A skill for searching the web and converting webpages into clean, readable markdown. Provides four search modes (text, news, images, videos) and a webpage reader that strips boilerplate and extracts the main content.

Installation

# Primary library (metasearch — aggregates DDG + Google + Bing + Brave)
pip install ddgs

# Fallback library (DDG-only, if ddgs fails)
pip install duckduckgo-search

# Webpage reader (article extraction + markdown conversion)
pip install trafilatura

# Optional: for enhanced HTML handling
pip install html2text

The skill tries ddgs first (newer, metasearch across multiple engines). If unavailable or rate-limited, it falls back to duckduckgo-search (DDG-only). Both share the same DDGS class interface but import from different packages.

Quick Start

Run scripts/ddg_search.py for all search operations:

# Web search
python scripts/ddg_search.py text "latest AI agent frameworks" --max-results 10

# News search
python scripts/ddg_search.py news "federal reserve interest rates" --timelimit d

# Image search
python scripts/ddg_search.py images "transformer architecture diagram" --max-results 5

# Video search
python scripts/ddg_search.py videos "andrej karpathy lecture" --max-results 5

Run scripts/web_reader.py for reading any webpage:

# Read an article and get clean markdown
python scripts/web_reader.py "https://example.com/some-article"
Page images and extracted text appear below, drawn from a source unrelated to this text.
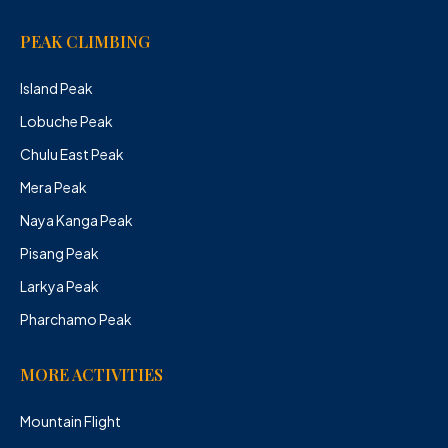
PEAK CLIMBING
Island Peak
Lobuche Peak
Chulu East Peak
Mera Peak
Naya Kanga Peak
Pisang Peak
Larkya Peak
Pharchamo Peak
MORE ACTIVITIES
Mountain Flight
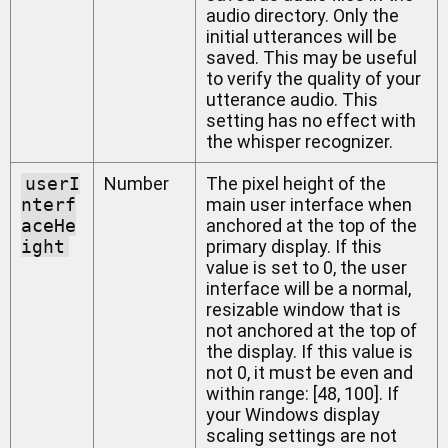
audio directory. Only the
initial utterances will be
saved. This may be useful
to verify the quality of your
utterance audio. This
setting has no effect with
the whisper recognizer.
userI
Number
The pixel height of the
nterf
main user interface when
aceHe
anchored at the top of the
ight
primary display. If this
value is set to 0, the user
interface will be a normal,
resizable window that is
not anchored at the top of
the display. If this value is
not 0, it must be even and
within range: [48, 100]. If
your Windows display
scaling settings are not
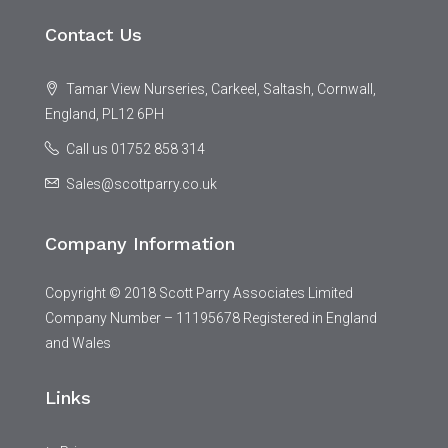
Contact Us
Tamar View Nurseries, Carkeel, Saltash, Cornwall,
England, PL12 6PH
Call us 01752 858 314
Sales@scottparry.co.uk
Company Information
Copyright © 2018 Scott Parry Associates Limited
Company Number – 11195678 Registered in England
and Wales
Links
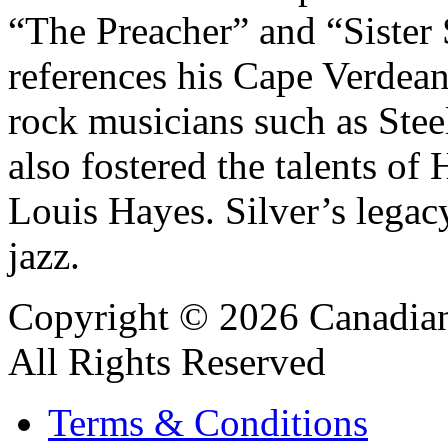
“The Preacher” and “Sister 
references his Cape Verdean
rock musicians such as Stee
also fostered the talents o
Louis Hayes. Silver’s legacy
jazz.
Copyright © 2026 Canadian
All Rights Reserved
Terms & Conditions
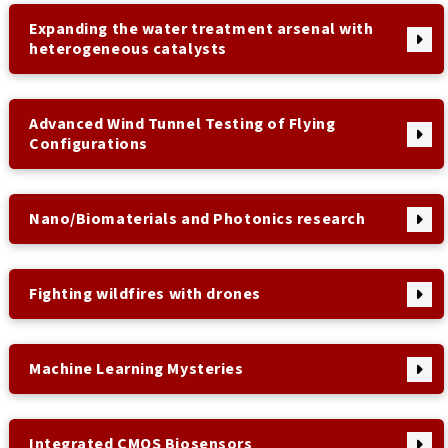
Expanding the water treatment arsenal with
heterogeneous catalysts
Advanced Wind Tunnel Testing of Flying
Configurations
Nano/Biomaterials and Photonics research
Fighting wildfires with drones
Machine Learning Mysteries
Integrated CMOS Biosensors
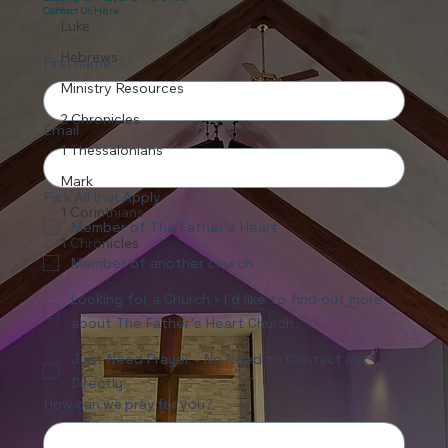
Contact Us Here.
Luke
Hebrews
First name
Ministry Resources
2 Chronicles
Email
1 Thessalonians
Mark
Pick All that Apply
1 Corinthians
Member of The Father's Heart
1 Chronicles
Member of another church
Looking for a Church - I'd like to find out more
about The Father's Heart Church
Just Need Prayer - No Need to Contact me
Directly
How can we pray for you?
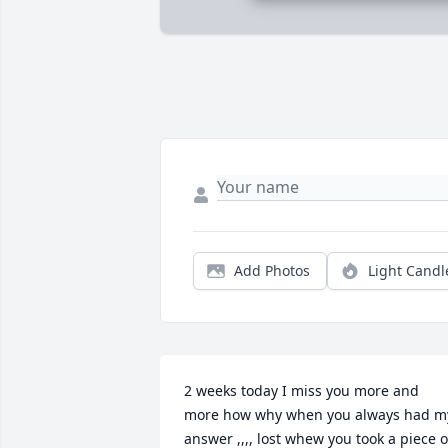
Add Photos
Light Candl
2 weeks today I miss you more and 
more how why when you always had my
answer ,,,, lost whew you took a piece of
# Read with metadata (title, author, date)
python scripts/web_reader.py "https://example.com/article" --metadata

# Read a Reddit thread
python scripts/web_reader.py "https://www.reddit.com/r/MachineLearning/comments/abc123/title"

# Save to file
python scripts/web_reader.py "https://example.com/article" --output article.md

Search Modes

1. Text Search (Web)

The primary search mode. Returns titles, URLs, and snippets.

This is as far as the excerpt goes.